As the snow fell Sunday night, many of us in Johnson City were sitting inside the packed, cobblestone church of St. John’s while classical music sounded throughout the sanctuary.

The LeStrange Viols are a group of six American violists who came together to revive the Renaissance music of the 16th and 17th centuries.

Though this classical music was performed using different instruments than what our generations are accustomed to hearing. These musicians used a collection of instruments called a consort and is made up of viols, or violas da gamba.

Viols are six-stringed musical instruments held vertically and played with a bow. All forms vary in size from small, medium and large.

Treble viol player Loren Ludwig and bass viol player Douglas Kelley gave a bit of insight into their lives. They refer to themselves as the “LeStrangers.”

Both men’s passion for the viols began during their childhood, describing their discovery of the viols as a fortunate event of being at “a very impressionable age at just the right time,” Ludwig said.

Kelley found viols through a local museum and through the countless books he constantly read. Ludwig, on the other hand, found the viols in a French film called (in English) “All the Mornings of the World.”

“Doug’s an outlier,” Ludwig said. “Almost everybody in our generation that plays this instrument plays it because this movie came out in the early 90s that had this wonderful soundtrack …”

Since their passion was ignited, they lived their lives learning how to play and perfect the viols.

In fact, most of the LeStrangers went to the same college — Oberlin College and Conservatory. That’s how they came together as a group, through the connections they made during their college years.

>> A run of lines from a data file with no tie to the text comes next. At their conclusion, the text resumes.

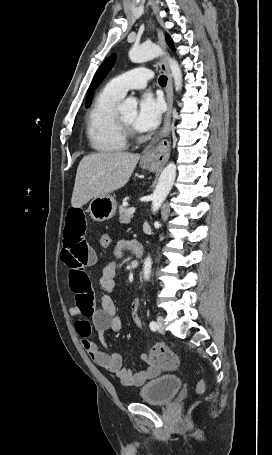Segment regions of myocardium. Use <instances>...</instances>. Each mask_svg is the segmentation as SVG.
Here are the masks:
<instances>
[{
    "mask_svg": "<svg viewBox=\"0 0 272 455\" xmlns=\"http://www.w3.org/2000/svg\"><path fill=\"white\" fill-rule=\"evenodd\" d=\"M116 123L126 142L135 138L134 128L123 120L119 112H116Z\"/></svg>",
    "mask_w": 272,
    "mask_h": 455,
    "instance_id": "myocardium-1",
    "label": "myocardium"
}]
</instances>
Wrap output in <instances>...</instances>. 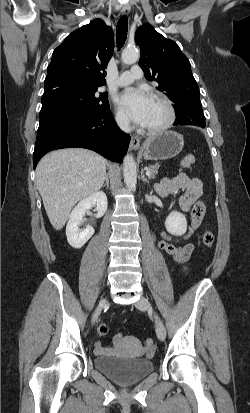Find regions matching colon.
<instances>
[{"label":"colon","instance_id":"obj_1","mask_svg":"<svg viewBox=\"0 0 250 413\" xmlns=\"http://www.w3.org/2000/svg\"><path fill=\"white\" fill-rule=\"evenodd\" d=\"M194 163H195V157L193 155H187L181 160L180 165L182 168H188ZM213 241H214L213 233L211 232V230L206 229L203 233L204 245L210 248L213 244ZM97 331L100 336H105L108 333V326L102 323L99 325ZM122 337H123V332L117 331L116 334L112 336L110 340L113 343V345H118V342L121 340ZM145 346L149 353L153 352L155 349V343L152 339H147L145 341Z\"/></svg>","mask_w":250,"mask_h":413}]
</instances>
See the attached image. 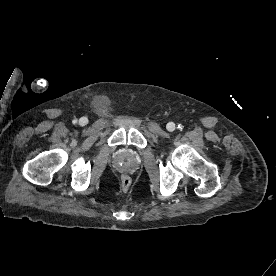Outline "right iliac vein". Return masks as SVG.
<instances>
[{
	"mask_svg": "<svg viewBox=\"0 0 276 276\" xmlns=\"http://www.w3.org/2000/svg\"><path fill=\"white\" fill-rule=\"evenodd\" d=\"M88 123V119L86 117H82L80 120H79V124L81 126H84Z\"/></svg>",
	"mask_w": 276,
	"mask_h": 276,
	"instance_id": "1",
	"label": "right iliac vein"
}]
</instances>
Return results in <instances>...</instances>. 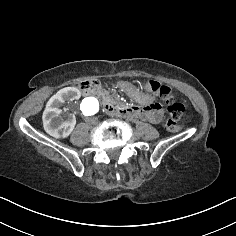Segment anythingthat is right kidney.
<instances>
[{"label": "right kidney", "mask_w": 236, "mask_h": 236, "mask_svg": "<svg viewBox=\"0 0 236 236\" xmlns=\"http://www.w3.org/2000/svg\"><path fill=\"white\" fill-rule=\"evenodd\" d=\"M67 94L76 98L81 96L78 89L68 87L63 89L61 93L54 94L44 107L43 128L48 135L56 139L68 138L77 123L75 116L66 120V116L62 113L68 104V99L65 96Z\"/></svg>", "instance_id": "right-kidney-1"}]
</instances>
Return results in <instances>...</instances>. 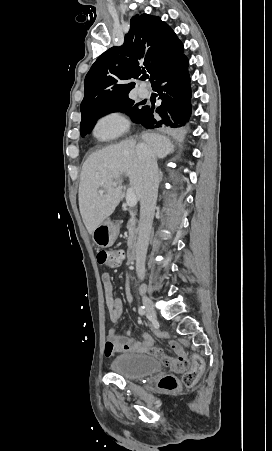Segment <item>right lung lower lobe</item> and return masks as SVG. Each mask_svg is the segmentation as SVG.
I'll use <instances>...</instances> for the list:
<instances>
[{
	"mask_svg": "<svg viewBox=\"0 0 272 451\" xmlns=\"http://www.w3.org/2000/svg\"><path fill=\"white\" fill-rule=\"evenodd\" d=\"M152 88L158 92L161 105L156 112L160 119L153 117V109L145 107L141 119L136 122L145 128L185 130L191 116V89L188 73V59L179 55L169 65L164 67L152 82Z\"/></svg>",
	"mask_w": 272,
	"mask_h": 451,
	"instance_id": "obj_1",
	"label": "right lung lower lobe"
}]
</instances>
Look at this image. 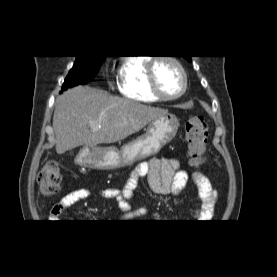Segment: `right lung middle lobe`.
<instances>
[{
	"label": "right lung middle lobe",
	"instance_id": "dd1d6c3e",
	"mask_svg": "<svg viewBox=\"0 0 277 277\" xmlns=\"http://www.w3.org/2000/svg\"><path fill=\"white\" fill-rule=\"evenodd\" d=\"M105 57L106 56H77L73 68L70 70L63 83L62 91L78 84H85L92 80L98 73Z\"/></svg>",
	"mask_w": 277,
	"mask_h": 277
}]
</instances>
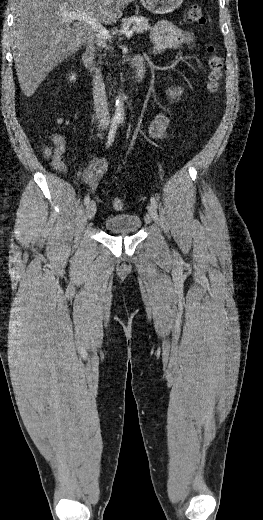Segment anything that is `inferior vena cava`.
Wrapping results in <instances>:
<instances>
[{
    "label": "inferior vena cava",
    "mask_w": 263,
    "mask_h": 520,
    "mask_svg": "<svg viewBox=\"0 0 263 520\" xmlns=\"http://www.w3.org/2000/svg\"><path fill=\"white\" fill-rule=\"evenodd\" d=\"M93 99L96 117L99 121V126L102 129H106L109 126V110L107 104V96L105 92V84L101 75L100 68L95 70L93 79Z\"/></svg>",
    "instance_id": "602c4592"
}]
</instances>
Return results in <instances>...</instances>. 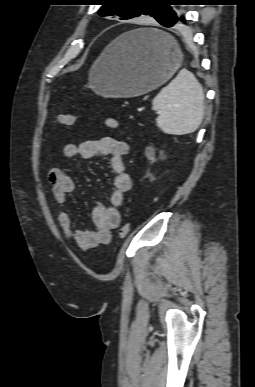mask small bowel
Returning a JSON list of instances; mask_svg holds the SVG:
<instances>
[{
  "label": "small bowel",
  "instance_id": "small-bowel-1",
  "mask_svg": "<svg viewBox=\"0 0 255 387\" xmlns=\"http://www.w3.org/2000/svg\"><path fill=\"white\" fill-rule=\"evenodd\" d=\"M127 142L113 137H102L84 141L78 145L67 144L63 153L67 158L90 159L95 156L109 158L114 173L113 190L109 205H97L92 211L93 230H82L75 227L70 212L67 210V198L75 191L76 185L72 177L59 168L48 172V181L52 195L57 202V219L67 239H71L82 250H89L99 245L108 244L112 231L121 224L119 208L124 203L125 193L131 189L132 180L125 171L123 157L128 153Z\"/></svg>",
  "mask_w": 255,
  "mask_h": 387
}]
</instances>
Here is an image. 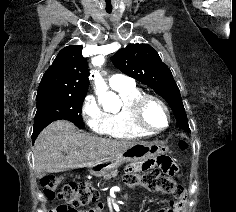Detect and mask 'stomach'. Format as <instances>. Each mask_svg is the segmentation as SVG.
<instances>
[{
	"instance_id": "stomach-1",
	"label": "stomach",
	"mask_w": 236,
	"mask_h": 212,
	"mask_svg": "<svg viewBox=\"0 0 236 212\" xmlns=\"http://www.w3.org/2000/svg\"><path fill=\"white\" fill-rule=\"evenodd\" d=\"M167 147L159 142H140L128 148L124 152L107 157L89 167L90 173L95 176H101L107 172L118 168L125 162L145 161L163 154Z\"/></svg>"
}]
</instances>
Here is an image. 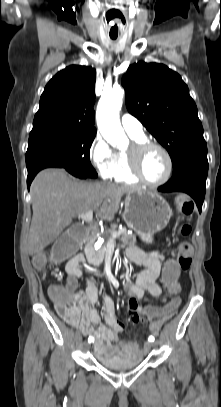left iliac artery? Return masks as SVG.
Instances as JSON below:
<instances>
[{"mask_svg":"<svg viewBox=\"0 0 221 407\" xmlns=\"http://www.w3.org/2000/svg\"><path fill=\"white\" fill-rule=\"evenodd\" d=\"M149 341H150V342H153V341H154V337H153V336H150V337H149Z\"/></svg>","mask_w":221,"mask_h":407,"instance_id":"44dca946","label":"left iliac artery"}]
</instances>
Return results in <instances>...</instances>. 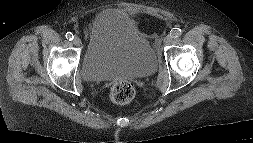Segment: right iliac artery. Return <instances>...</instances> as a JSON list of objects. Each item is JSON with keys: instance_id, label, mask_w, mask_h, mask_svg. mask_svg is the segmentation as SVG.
I'll return each instance as SVG.
<instances>
[{"instance_id": "obj_1", "label": "right iliac artery", "mask_w": 253, "mask_h": 143, "mask_svg": "<svg viewBox=\"0 0 253 143\" xmlns=\"http://www.w3.org/2000/svg\"><path fill=\"white\" fill-rule=\"evenodd\" d=\"M66 38H67L69 41L73 40V38H74L73 33L67 32V33H66Z\"/></svg>"}]
</instances>
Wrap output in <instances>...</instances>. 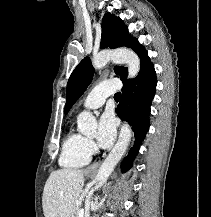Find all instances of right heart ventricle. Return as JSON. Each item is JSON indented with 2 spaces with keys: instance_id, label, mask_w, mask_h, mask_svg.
<instances>
[{
  "instance_id": "obj_1",
  "label": "right heart ventricle",
  "mask_w": 211,
  "mask_h": 217,
  "mask_svg": "<svg viewBox=\"0 0 211 217\" xmlns=\"http://www.w3.org/2000/svg\"><path fill=\"white\" fill-rule=\"evenodd\" d=\"M87 139L76 131H70L61 149L59 163L66 168H79L87 165L91 159L87 145Z\"/></svg>"
}]
</instances>
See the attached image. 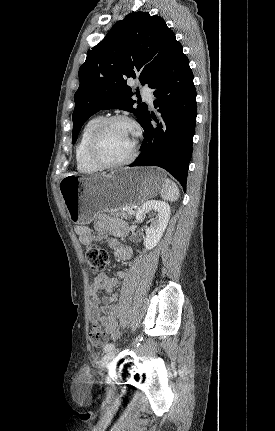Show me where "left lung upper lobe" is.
Returning a JSON list of instances; mask_svg holds the SVG:
<instances>
[{"instance_id": "1", "label": "left lung upper lobe", "mask_w": 275, "mask_h": 431, "mask_svg": "<svg viewBox=\"0 0 275 431\" xmlns=\"http://www.w3.org/2000/svg\"><path fill=\"white\" fill-rule=\"evenodd\" d=\"M179 45L173 31L159 16L134 12L118 21L99 44L88 50L79 69L72 143L76 142L84 122L99 110L133 112L142 124L148 106L138 101L136 105L126 81L138 78L142 85L152 88Z\"/></svg>"}]
</instances>
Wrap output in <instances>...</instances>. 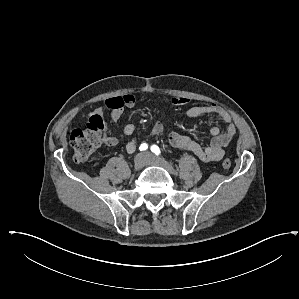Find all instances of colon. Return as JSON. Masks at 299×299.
<instances>
[{
	"label": "colon",
	"mask_w": 299,
	"mask_h": 299,
	"mask_svg": "<svg viewBox=\"0 0 299 299\" xmlns=\"http://www.w3.org/2000/svg\"><path fill=\"white\" fill-rule=\"evenodd\" d=\"M108 140L106 124L99 115H92L83 129H75L70 135V145L73 150V160L76 163L86 162L94 151ZM224 168H230L231 160L222 161Z\"/></svg>",
	"instance_id": "obj_1"
}]
</instances>
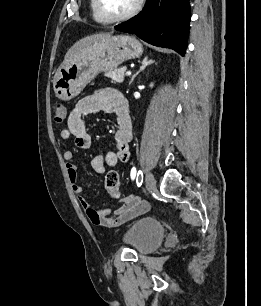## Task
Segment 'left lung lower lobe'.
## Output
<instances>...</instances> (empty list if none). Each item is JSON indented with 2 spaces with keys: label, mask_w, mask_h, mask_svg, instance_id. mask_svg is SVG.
I'll return each instance as SVG.
<instances>
[{
  "label": "left lung lower lobe",
  "mask_w": 261,
  "mask_h": 306,
  "mask_svg": "<svg viewBox=\"0 0 261 306\" xmlns=\"http://www.w3.org/2000/svg\"><path fill=\"white\" fill-rule=\"evenodd\" d=\"M190 19L189 0H161L160 7L149 0L140 14L115 29L136 34L152 45L174 49L184 56Z\"/></svg>",
  "instance_id": "obj_1"
}]
</instances>
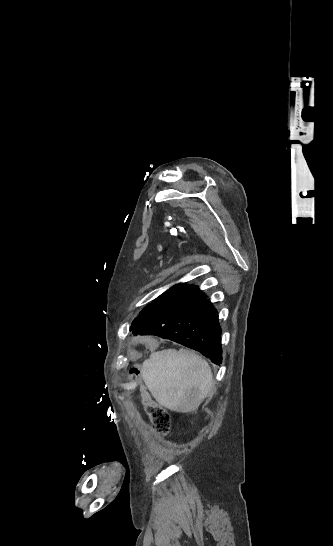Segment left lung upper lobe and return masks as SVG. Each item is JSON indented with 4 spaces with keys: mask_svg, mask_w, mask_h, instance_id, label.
<instances>
[{
    "mask_svg": "<svg viewBox=\"0 0 333 546\" xmlns=\"http://www.w3.org/2000/svg\"><path fill=\"white\" fill-rule=\"evenodd\" d=\"M187 288L188 285L180 283L160 295L134 319L136 326L138 328L142 327L160 308L177 299Z\"/></svg>",
    "mask_w": 333,
    "mask_h": 546,
    "instance_id": "left-lung-upper-lobe-1",
    "label": "left lung upper lobe"
}]
</instances>
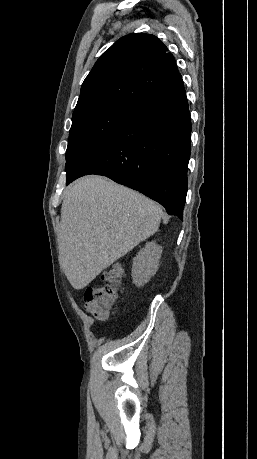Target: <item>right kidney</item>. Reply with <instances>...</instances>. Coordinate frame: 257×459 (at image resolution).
Wrapping results in <instances>:
<instances>
[{
    "label": "right kidney",
    "instance_id": "right-kidney-1",
    "mask_svg": "<svg viewBox=\"0 0 257 459\" xmlns=\"http://www.w3.org/2000/svg\"><path fill=\"white\" fill-rule=\"evenodd\" d=\"M161 254V246L154 241L146 243L145 248L140 250L132 265V279L136 286H143L155 275Z\"/></svg>",
    "mask_w": 257,
    "mask_h": 459
}]
</instances>
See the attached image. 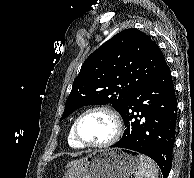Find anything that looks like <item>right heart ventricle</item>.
Returning <instances> with one entry per match:
<instances>
[{
	"instance_id": "e07e8e85",
	"label": "right heart ventricle",
	"mask_w": 194,
	"mask_h": 178,
	"mask_svg": "<svg viewBox=\"0 0 194 178\" xmlns=\"http://www.w3.org/2000/svg\"><path fill=\"white\" fill-rule=\"evenodd\" d=\"M67 142H68V145L73 148V149H82L84 148L83 146H81L73 137V133H72V126L68 132V136H67Z\"/></svg>"
}]
</instances>
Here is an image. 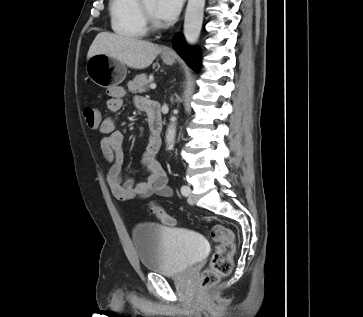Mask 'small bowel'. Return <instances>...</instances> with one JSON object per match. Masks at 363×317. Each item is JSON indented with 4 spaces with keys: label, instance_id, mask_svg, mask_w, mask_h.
Returning <instances> with one entry per match:
<instances>
[{
    "label": "small bowel",
    "instance_id": "small-bowel-1",
    "mask_svg": "<svg viewBox=\"0 0 363 317\" xmlns=\"http://www.w3.org/2000/svg\"><path fill=\"white\" fill-rule=\"evenodd\" d=\"M109 95L110 98L107 101L108 110L111 113L120 111L123 106L125 90L122 87H114L110 89ZM147 102L143 98H137L136 106L146 110ZM99 132L102 134L100 148L106 162L110 165L106 180L112 194L118 201L143 199L154 194L161 197H170L172 195L173 192L168 185L167 174L156 160L159 148L149 143L141 160L146 176L135 181L121 171L125 136L116 129L115 120L112 117L104 118L101 121Z\"/></svg>",
    "mask_w": 363,
    "mask_h": 317
}]
</instances>
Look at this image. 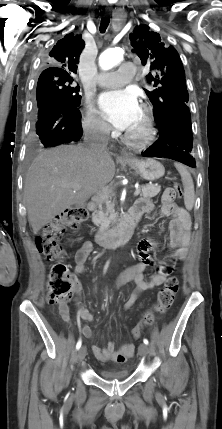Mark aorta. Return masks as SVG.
<instances>
[{
    "instance_id": "762f6f07",
    "label": "aorta",
    "mask_w": 222,
    "mask_h": 429,
    "mask_svg": "<svg viewBox=\"0 0 222 429\" xmlns=\"http://www.w3.org/2000/svg\"><path fill=\"white\" fill-rule=\"evenodd\" d=\"M124 50L121 48H110L105 50L99 57V65L103 70H109L123 60Z\"/></svg>"
}]
</instances>
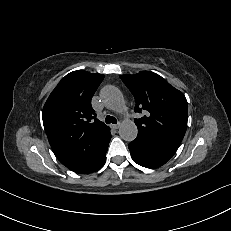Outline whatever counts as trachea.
Instances as JSON below:
<instances>
[{
  "label": "trachea",
  "mask_w": 231,
  "mask_h": 231,
  "mask_svg": "<svg viewBox=\"0 0 231 231\" xmlns=\"http://www.w3.org/2000/svg\"><path fill=\"white\" fill-rule=\"evenodd\" d=\"M105 122H106V123H113V124H116V123H117V120H116L115 117L110 116V115H107L106 118H105Z\"/></svg>",
  "instance_id": "obj_1"
}]
</instances>
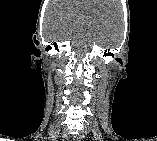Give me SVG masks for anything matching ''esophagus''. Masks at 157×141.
<instances>
[{"mask_svg": "<svg viewBox=\"0 0 157 141\" xmlns=\"http://www.w3.org/2000/svg\"><path fill=\"white\" fill-rule=\"evenodd\" d=\"M74 141H80L81 140V136L80 135H76L74 136Z\"/></svg>", "mask_w": 157, "mask_h": 141, "instance_id": "1", "label": "esophagus"}]
</instances>
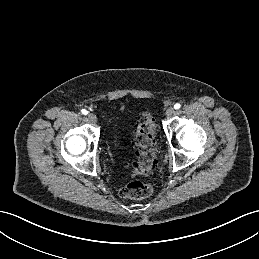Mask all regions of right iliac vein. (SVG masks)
<instances>
[{
  "label": "right iliac vein",
  "instance_id": "1",
  "mask_svg": "<svg viewBox=\"0 0 259 259\" xmlns=\"http://www.w3.org/2000/svg\"><path fill=\"white\" fill-rule=\"evenodd\" d=\"M88 119L94 123L97 121V117L93 113L88 114Z\"/></svg>",
  "mask_w": 259,
  "mask_h": 259
}]
</instances>
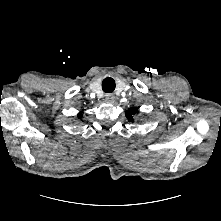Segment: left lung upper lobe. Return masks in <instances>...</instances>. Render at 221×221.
<instances>
[{
  "mask_svg": "<svg viewBox=\"0 0 221 221\" xmlns=\"http://www.w3.org/2000/svg\"><path fill=\"white\" fill-rule=\"evenodd\" d=\"M137 113V108H130L128 111L125 112L128 121H133V115Z\"/></svg>",
  "mask_w": 221,
  "mask_h": 221,
  "instance_id": "5c2ea615",
  "label": "left lung upper lobe"
}]
</instances>
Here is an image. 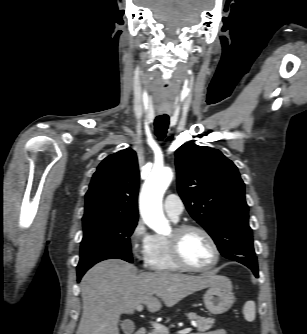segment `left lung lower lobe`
<instances>
[{"mask_svg": "<svg viewBox=\"0 0 307 334\" xmlns=\"http://www.w3.org/2000/svg\"><path fill=\"white\" fill-rule=\"evenodd\" d=\"M246 266L249 267L253 271V273H254V275L256 277H258V267H257V264L256 265L247 264Z\"/></svg>", "mask_w": 307, "mask_h": 334, "instance_id": "0a47b994", "label": "left lung lower lobe"}]
</instances>
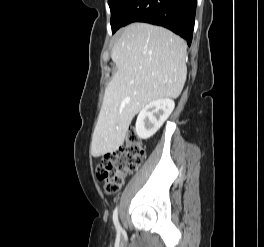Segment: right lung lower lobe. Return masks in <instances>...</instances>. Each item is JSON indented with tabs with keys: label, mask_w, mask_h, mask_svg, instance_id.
I'll return each instance as SVG.
<instances>
[{
	"label": "right lung lower lobe",
	"mask_w": 264,
	"mask_h": 247,
	"mask_svg": "<svg viewBox=\"0 0 264 247\" xmlns=\"http://www.w3.org/2000/svg\"><path fill=\"white\" fill-rule=\"evenodd\" d=\"M196 5L197 0H130L118 17L116 30L133 22H146L170 29L190 45Z\"/></svg>",
	"instance_id": "right-lung-lower-lobe-1"
}]
</instances>
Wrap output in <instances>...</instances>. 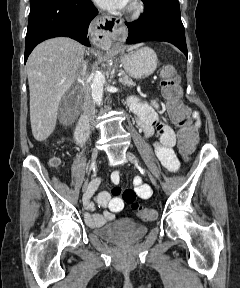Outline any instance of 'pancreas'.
Instances as JSON below:
<instances>
[{
	"instance_id": "obj_1",
	"label": "pancreas",
	"mask_w": 240,
	"mask_h": 288,
	"mask_svg": "<svg viewBox=\"0 0 240 288\" xmlns=\"http://www.w3.org/2000/svg\"><path fill=\"white\" fill-rule=\"evenodd\" d=\"M120 82L123 84V85H127V86H130V85H134V82L132 79H130L128 76L124 75L120 78Z\"/></svg>"
}]
</instances>
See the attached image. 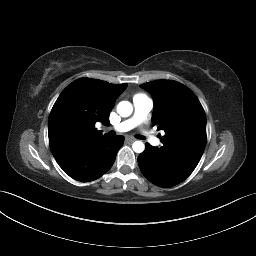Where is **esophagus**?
<instances>
[{"instance_id": "esophagus-1", "label": "esophagus", "mask_w": 256, "mask_h": 256, "mask_svg": "<svg viewBox=\"0 0 256 256\" xmlns=\"http://www.w3.org/2000/svg\"><path fill=\"white\" fill-rule=\"evenodd\" d=\"M126 141H127V142H130V143H133V142L135 141V139H134V138H131V137H128V138H126Z\"/></svg>"}]
</instances>
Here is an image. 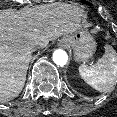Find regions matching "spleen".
Returning a JSON list of instances; mask_svg holds the SVG:
<instances>
[{"mask_svg":"<svg viewBox=\"0 0 117 117\" xmlns=\"http://www.w3.org/2000/svg\"><path fill=\"white\" fill-rule=\"evenodd\" d=\"M82 79L94 89L105 92L117 83V53L110 47H105V54L94 65L79 66Z\"/></svg>","mask_w":117,"mask_h":117,"instance_id":"obj_1","label":"spleen"}]
</instances>
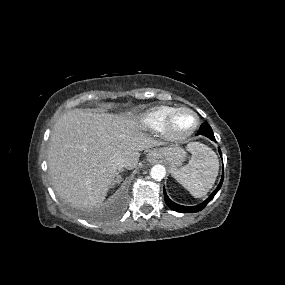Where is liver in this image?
<instances>
[{
    "label": "liver",
    "instance_id": "6515ba94",
    "mask_svg": "<svg viewBox=\"0 0 285 285\" xmlns=\"http://www.w3.org/2000/svg\"><path fill=\"white\" fill-rule=\"evenodd\" d=\"M158 144L129 114L81 109L66 112L55 123L50 137L47 158L52 184L71 205L98 208L117 176L113 159L121 156L126 167L133 169L139 151Z\"/></svg>",
    "mask_w": 285,
    "mask_h": 285
}]
</instances>
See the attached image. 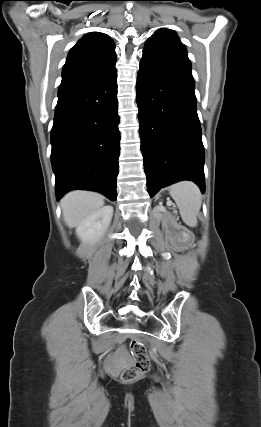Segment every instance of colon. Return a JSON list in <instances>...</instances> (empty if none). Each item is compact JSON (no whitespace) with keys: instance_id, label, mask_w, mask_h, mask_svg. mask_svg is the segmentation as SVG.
Masks as SVG:
<instances>
[{"instance_id":"obj_1","label":"colon","mask_w":261,"mask_h":427,"mask_svg":"<svg viewBox=\"0 0 261 427\" xmlns=\"http://www.w3.org/2000/svg\"><path fill=\"white\" fill-rule=\"evenodd\" d=\"M130 352L133 357V364L121 374L122 380L126 382L140 378L150 369V359L147 349L140 340H133L130 343Z\"/></svg>"}]
</instances>
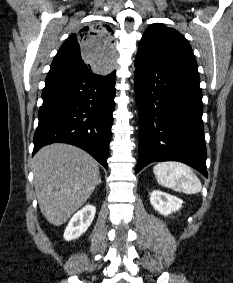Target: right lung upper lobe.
Wrapping results in <instances>:
<instances>
[{"instance_id": "cb5924a9", "label": "right lung upper lobe", "mask_w": 233, "mask_h": 283, "mask_svg": "<svg viewBox=\"0 0 233 283\" xmlns=\"http://www.w3.org/2000/svg\"><path fill=\"white\" fill-rule=\"evenodd\" d=\"M112 33L108 25H98L71 34L53 59L48 76L113 70L117 45L110 43H117V38H111Z\"/></svg>"}]
</instances>
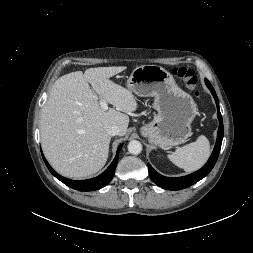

Though playing in the LeStrange Viols group is what they love to do, the musicians do have another career. Ludwig teaches college courses, and Kelley is in business.

When they’re not in the real world, the LeStrange Viols take the audience back to the Renaissance, during a time of romantic imagination.

“There are moments when you can just sail on the music that you’re playing,” Ludwig said. “That’s wonderful when it happens, and that happens at least a couple times in every piece, but it’s mixed in with all the concentration.”

Since the pieces are typically comprised using six instruments, Kelley said the harmony they create takes a lot of brain power.

“Very often it looks like we’re completely engrossed in the music,” Kelley said. “But, in fact, we tend to be connected in this little space in front of us, which is where all the sound is happening and where all the articulation is happening.”

Their efforts are not in vain, though.

When I sat in that church and watched as the snow fell outside, I couldn’t help but think of Shakespeare’s plays, fairies in the woods and other scenes of serenity and mystic adventure.